- What is expected
Would you repeat the listing exactly, without any of its images?
◆ ◆ ◆ ◆ ◆ ◆ ◆
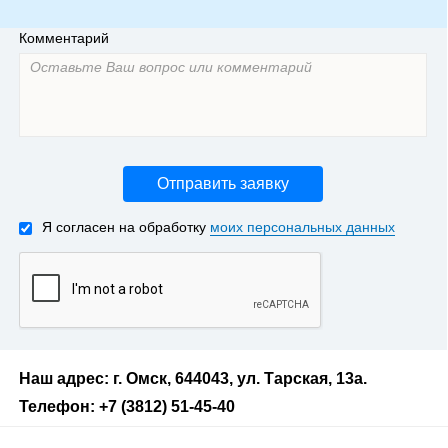
Комментарий
Отправить заявку
Я согласен на обработку
моих персональных данных
Наш адрес: г. Омск, 644043, ул. Тарская, 13а.
Телефон: +7 (3812) 51-45-40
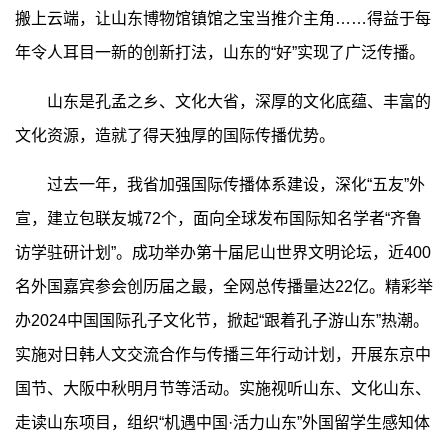
搬上云端，让山东博物馆镇馆之宝当推介主角……得益于每
年令人耳目一新的创新打法，山东的“好”实现了广泛传播。
山东是孔孟之乡、文化大省，深厚的文化底蕴、丰富的
文化资源，造就了得天独厚的国际传播优势。
过去一年，我省加强国际传播体系建设，深化“五友”外
宣，建立包联友城72个，面向全球发布国际知名学者“齐鲁
访学驻研计划”。成功举办第十届尼山世界文明论坛，近400
名外国嘉宾参会创历届之最，全网总传播量达22亿。精彩举
办2024中国国际孔子文化节，掀起“跟着孔子游山东”热潮。
实施对日韩人文交流合作与传播三年行动计划，开展东京中
国节、大阪中秋明月节等活动。实施视听山东、文化山东、
走读山东项目，组织“机遇中国·活力山东”外国留学生感知体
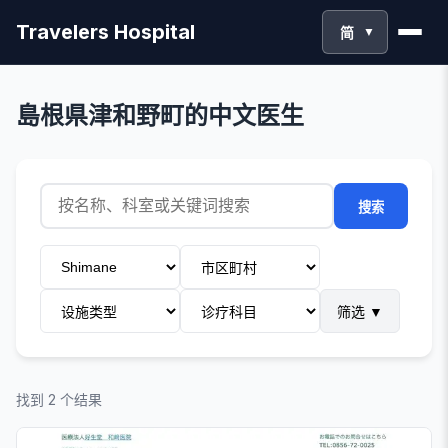
Travelers Hospital
简
▼
島根県津和野町的中文医生
搜索
筛选
▼
找到 2 个结果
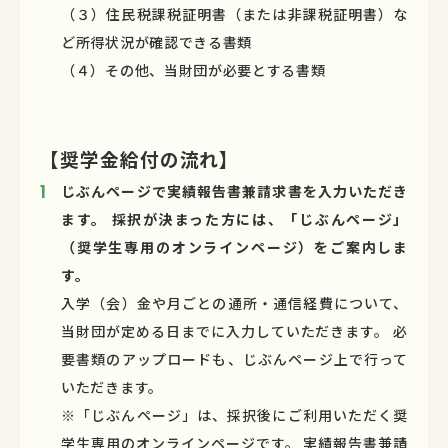
（３）住民税課税証明書（または非課税証明書）な
ど所得状況が確認できる書類
（４）その他、当財団が必要とする書類
【奨学金給付の流れ】
じぶんページで実績報告書兼請求書を入力いただき
ます。
採択が決まった方には、「じぶんページ」
（奨学生専用のオンラインページ）をご案内しま
す。
入学（会）金や月ごとの通所・通信経費について、
当財団が定める日までに入力していただきます。 必
要書類のアップロードも、じぶんページ上で行って
いただきます。
※「じぶんページ」は、採択後にご利用いただく奨
学生専用のオンラインページです。 実績報告書兼請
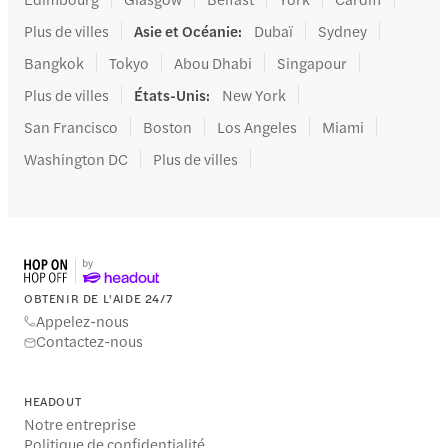
Plus de villes
Asie et Océanie
:
Dubaï
Sydney
Bangkok
Tokyo
Abou Dhabi
Singapour
Plus de villes
États-Unis
:
New York
San Francisco
Boston
Los Angeles
Miami
Washington DC
Plus de villes
OBTENIR DE L'AIDE 24/7
Appelez-nous
Contactez-nous
HEADOUT
Notre entreprise
Politique de confidentialité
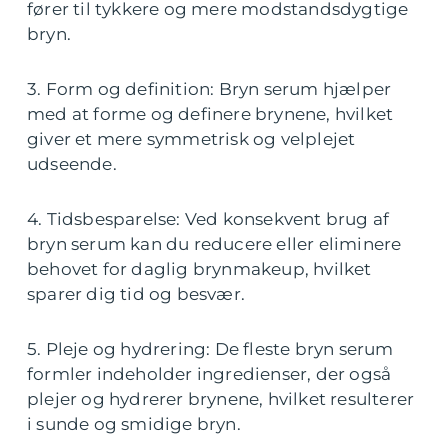
fører til tykkere og mere modstandsdygtige
bryn.
3. Form og definition: Bryn serum hjælper
med at forme og definere brynene, hvilket
giver et mere symmetrisk og velplejet
udseende.
4. Tidsbesparelse: Ved konsekvent brug af
bryn serum kan du reducere eller eliminere
behovet for daglig brynmakeup, hvilket
sparer dig tid og besvær.
5. Pleje og hydrering: De fleste bryn serum
formler indeholder ingredienser, der også
plejer og hydrerer brynene, hvilket resulterer
i sunde og smidige bryn.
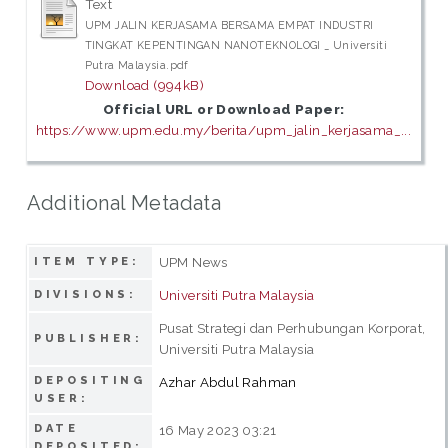
Text
UPM JALIN KERJASAMA BERSAMA EMPAT INDUSTRI
TINGKAT KEPENTINGAN NANOTEKNOLOGI _ Universiti
Putra Malaysia.pdf
Download (994kB)
Official URL or Download Paper:
https://www.upm.edu.my/berita/upm_jalin_kerjasama_...
Additional Metadata
UPM News
ITEM TYPE:
Universiti Putra Malaysia
DIVISIONS:
Pusat Strategi dan Perhubungan Korporat,
PUBLISHER:
Universiti Putra Malaysia
DEPOSITING
Azhar Abdul Rahman
USER:
DATE
16 May 2023 03:21
DEPOSITED:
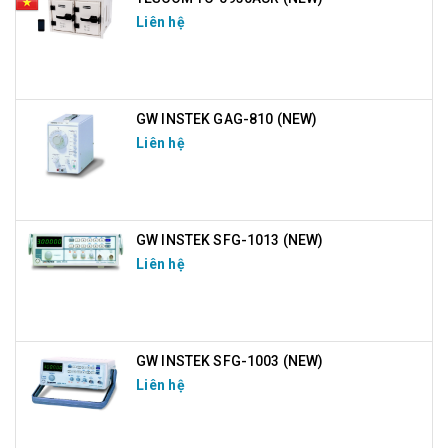
Liên hệ
GW INSTEK GAG-810 (NEW)
Liên hệ
GW INSTEK SFG-1013 (NEW)
Liên hệ
GW INSTEK SFG-1003 (NEW)
Liên hệ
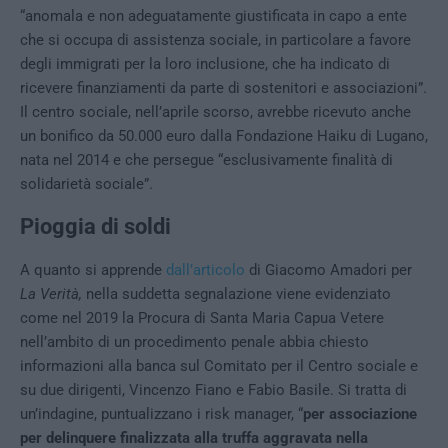
“anomala e non adeguatamente giustificata in capo a ente
che si occupa di assistenza sociale, in particolare a favore
degli immigrati per la loro inclusione, che ha indicato di
ricevere finanziamenti da parte di sostenitori e associazioni”.
Il centro sociale, nell’aprile scorso, avrebbe ricevuto anche
un bonifico da 50.000 euro dalla Fondazione Haiku di Lugano,
nata nel 2014 e che persegue “esclusivamente finalità di
solidarietà sociale”.
Pioggia di soldi
A quanto si apprende
dall’articolo
di Giacomo Amadori per
La Verità,
nella suddetta segnalazione viene evidenziato
come nel 2019 la Procura di Santa Maria Capua Vetere
nell’ambito di un procedimento penale abbia chiesto
informazioni alla banca sul Comitato per il Centro sociale e
su due dirigenti, Vincenzo Fiano e Fabio Basile. Si tratta di
un’indagine, puntualizzano i risk manager, “
per associazione
per delinquere finalizzata alla truffa aggravata nella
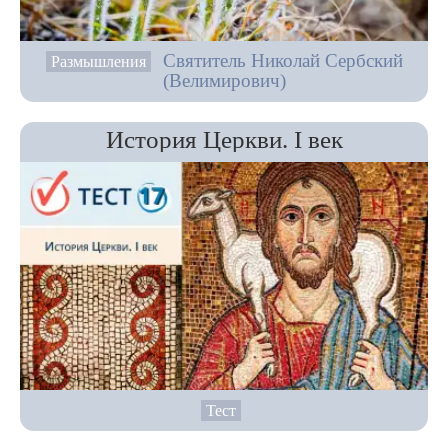
Святитель Николай Сербский
Размышления
(Велимирович)
История Церкви. I век
Тест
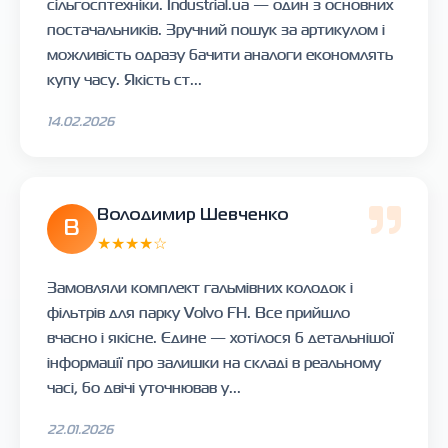
сільгосптехніки. Industrial.ua — один з основних
постачальників. Зручний пошук за артикулом і
можливість одразу бачити аналоги економлять
купу часу. Якість ст...
14.02.2026
Володимир Шевченко
В
★★★★☆
Замовляли комплект гальмівних колодок і
фільтрів для парку Volvo FH. Все прийшло
вчасно і якісне. Єдине — хотілося б детальнішої
інформації про залишки на складі в реальному
часі, бо двічі уточнював у...
22.01.2026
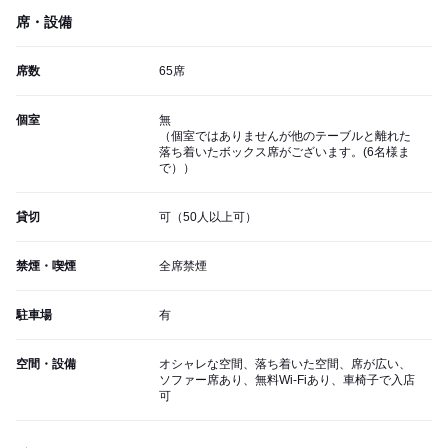
席・設備
席数
65席
個室
無
（個室ではありませんが他のテーブルと離れた
落ち着いたボックス席がございます。(6名様ま
で））
貸切
可（50人以上可）
禁煙・喫煙
全席禁煙
駐車場
有
空間・設備
オシャレな空間、落ち着いた空間、席が広い、
ソファー席あり、無料Wi-Fiあり、車椅子で入店
可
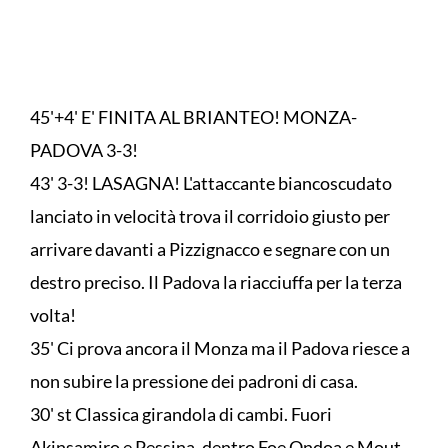
45'+4' E' FINITA AL BRIANTEO! MONZA-
PADOVA 3-3!
43' 3-3! LASAGNA! L'attaccante biancoscudato
lanciato in velocità trova il corridoio giusto per
arrivare davanti a Pizzignacco e segnare con un
destro preciso. Il Padova la riacciuffa per la terza
volta!
35' Ci prova ancora il Monza ma il Padova riesce a
non subire la pressione dei padroni di casa.
30' st Classica girandola di cambi. Fuori
Akinsamiro e Pessina, dentro Foe Ondoa e Mout.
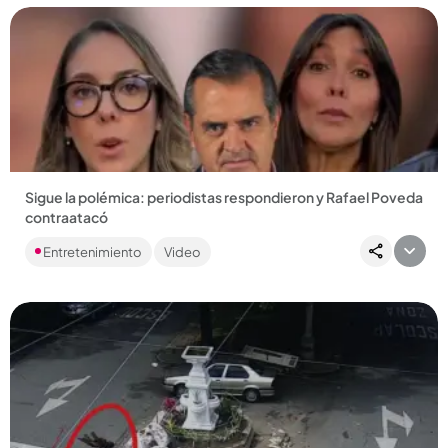
Compartir Noticia
Sigue la polémica: periodistas respondieron y Rafael Poveda
contraatacó
Las denuncias sobre un presunto abuso sexual se han
Entretenimiento
Video
trasladado a las redes y la gente ya hasta le ha sacado
memes a la situación....
Compartir Noticia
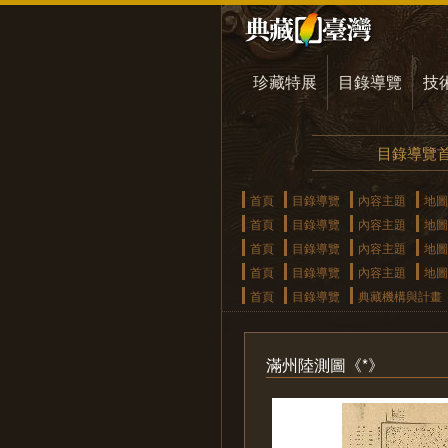
珍藏特展
目錄導覽
技
目錄導覽
首頁
目錄導覽
內容主題
地圖
首頁
目錄導覽
內容主題
地圖
首頁
目錄導覽
內容主題
地圖
首頁
目錄導覽
內容主題
地圖
首頁
目錄導覽
典藏機構與計畫
滿州陸測圖《*》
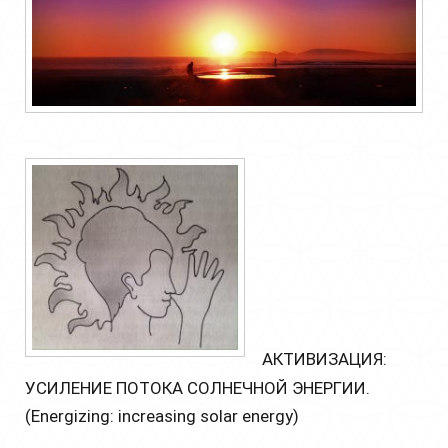
АКТИВИЗАЦИЯ:
УСИЛЕНИЕ ПОТОКА СОЛНЕЧНОЙ ЭНЕРГИИ.
(Energizing: increasing solar energy)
◆ ◆ ◆ ◆ ◆ ◆ ◆
- Answer below
Комментарий
Отправить заявку
Я согласен на обработку
моих персональных данных
Наш адрес: г. Омск, 644043, ул. Тарская, 13а.
Телефон: +7 (3812) 51-45-40
搬上云端，让山东博物馆镇馆之宝当推介主角……得益于每
年令人耳目一新的创新打法，山东的“好”实现了广泛传播。
山东是孔孟之乡、文化大省，深厚的文化底蕴、丰富的
文化资源，造就了得天独厚的国际传播优势。
过去一年，我省加强国际传播体系建设，深化“五友”外
宣，建立包联友城72个，面向全球发布国际知名学者“齐鲁
访学驻研计划”。成功举办第十届尼山世界文明论坛，近400
名外国嘉宾参会创历届之最，全网总传播量达22亿。精彩举
办2024中国国际孔子文化节，掀起“跟着孔子游山东”热潮。
实施对日韩人文交流合作与传播三年行动计划，开展东京中
国节、大阪中秋明月节等活动。实施视听山东、文化山东、
走读山东项目，组织“机遇中国·活力山东”外国留学生感知体
Travelers Hospital
简
▼
島根県津和野町的中文医生
搜索
筛选
▼
找到 2 个结果
（３）住民税課税証明書（または非課税証明書）な
ど所得状況が確認できる書類
（４）その他、当財団が必要とする書類
【奨学金給付の流れ】
じぶんページで実績報告書兼請求書を入力いただき
ます。
採択が決まった方には、「じぶんページ」
（奨学生専用のオンラインページ）をご案内しま
す。
入学（会）金や月ごとの通所・通信経費について、
当財団が定める日までに入力していただきます。 必
要書類のアップロードも、じぶんページ上で行って
いただきます。
※「じぶんページ」は、採択後にご利用いただく奨
学生専用のオンラインページです。 実績報告書兼請
Plus de villes
Asie et Océanie
:
Dubaï
Sydney
Bangkok
Tokyo
Abou Dhabi
Singapour
Plus de villes
États-Unis
:
New York
San Francisco
Boston
Los Angeles
Miami
Washington DC
Plus de villes
OBTENIR DE L'AIDE 24/7
Appelez-nous
Contactez-nous
HEADOUT
Notre entreprise
Politique de confidentialité
fører til tykkere og mere modstandsdygtige
bryn.
3. Form og definition: Bryn serum hjælper
med at forme og definere brynene, hvilket
giver et mere symmetrisk og velplejet
udseende.
4. Tidsbesparelse: Ved konsekvent brug af
bryn serum kan du reducere eller eliminere
behovet for daglig brynmakeup, hvilket
sparer dig tid og besvær.
5. Pleje og hydrering: De fleste bryn serum
formler indeholder ingredienser, der også
plejer og hydrerer brynene, hvilket resulterer
i sunde og smidige bryn.
Text
UPM JALIN KERJASAMA BERSAMA EMPAT INDUSTRI
TINGKAT KEPENTINGAN NANOTEKNOLOGI _ Universiti
Putra Malaysia.pdf
Download (994kB)
Official URL or Download Paper:
https://www.upm.edu.my/berita/upm_jalin_kerjasama_...
Additional Metadata
UPM News
ITEM TYPE:
Universiti Putra Malaysia
DIVISIONS:
Pusat Strategi dan Perhubungan Korporat,
PUBLISHER:
Universiti Putra Malaysia
DEPOSITING
Azhar Abdul Rahman
USER:
DATE
16 May 2023 03:21
DEPOSITED:
Liên hệ
GW INSTEK GAG-810 (NEW)
Liên hệ
GW INSTEK SFG-1013 (NEW)
Liên hệ
GW INSTEK SFG-1003 (NEW)
Liên hệ
“anomala e non adeguatamente giustificata in capo a ente
che si occupa di assistenza sociale, in particolare a favore
degli immigrati per la loro inclusione, che ha indicato di
ricevere finanziamenti da parte di sostenitori e associazioni”.
Il centro sociale, nell’aprile scorso, avrebbe ricevuto anche
un bonifico da 50.000 euro dalla Fondazione Haiku di Lugano,
nata nel 2014 e che persegue “esclusivamente finalità di
solidarietà sociale”.
Pioggia di soldi
A quanto si apprende
dall’articolo
di Giacomo Amadori per
La Verità,
nella suddetta segnalazione viene evidenziato
come nel 2019 la Procura di Santa Maria Capua Vetere
nell’ambito di un procedimento penale abbia chiesto
informazioni alla banca sul Comitato per il Centro sociale e
su due dirigenti, Vincenzo Fiano e Fabio Basile. Si tratta di
un’indagine, puntualizzano i risk manager, “
per associazione
per delinquere finalizzata alla truffa aggravata nella
Святитель Николай Сербский
Размышления
(Велимирович)
История Церкви. I век
Тест
сільгосптехніки. Industrial.ua — один з основних
постачальників. Зручний пошук за артикулом і
можливість одразу бачити аналоги економлять
купу часу. Якість ст...
14.02.2026
Володимир Шевченко
В
★★★★☆
Замовляли комплект гальмівних колодок і
фільтрів для парку Volvo FH. Все прийшло
вчасно і якісне. Єдине — хотілося б детальнішої
інформації про залишки на складі в реальному
часі, бо двічі уточнював у...
22.01.2026
席・設備
席数
65席
個室
無
（個室ではありませんが他のテーブルと離れた
落ち着いたボックス席がございます。(6名様ま
で））
貸切
可（50人以上可）
禁煙・喫煙
全席禁煙
駐車場
有
空間・設備
オシャレな空間、落ち着いた空間、席が広い、
ソファー席あり、無料Wi-Fiあり、車椅子で入店
可
45'+4' E' FINITA AL BRIANTEO! MONZA-
PADOVA 3-3!
43' 3-3! LASAGNA! L'attaccante biancoscudato
lanciato in velocità trova il corridoio giusto per
arrivare davanti a Pizzignacco e segnare con un
destro preciso. Il Padova la riacciuffa per la terza
volta!
35' Ci prova ancora il Monza ma il Padova riesce a
non subire la pressione dei padroni di casa.
30' st Classica girandola di cambi. Fuori
Akinsamiro e Pessina, dentro Foe Ondoa e Mout.
Compartir Noticia
Sigue la polémica: periodistas respondieron y Rafael Poveda
contraatacó
Las denuncias sobre un presunto abuso sexual se han
Entretenimiento
Video
trasladado a las redes y la gente ya hasta le ha sacado
memes a la situación....
Compartir Noticia
珍藏特展
目錄導覽
技
目錄導覽
首頁
目錄導覽
內容主題
地圖
首頁
目錄導覽
內容主題
地圖
首頁
目錄導覽
內容主題
地圖
首頁
目錄導覽
內容主題
地圖
首頁
目錄導覽
典藏機構與計畫
滿州陸測圖《*》
АКТИВИЗАЦИЯ:
УСИЛЕНИЕ ПОТОКА СОЛНЕЧНОЙ ЭНЕРГИИ.
(Energizing: increasing solar energy)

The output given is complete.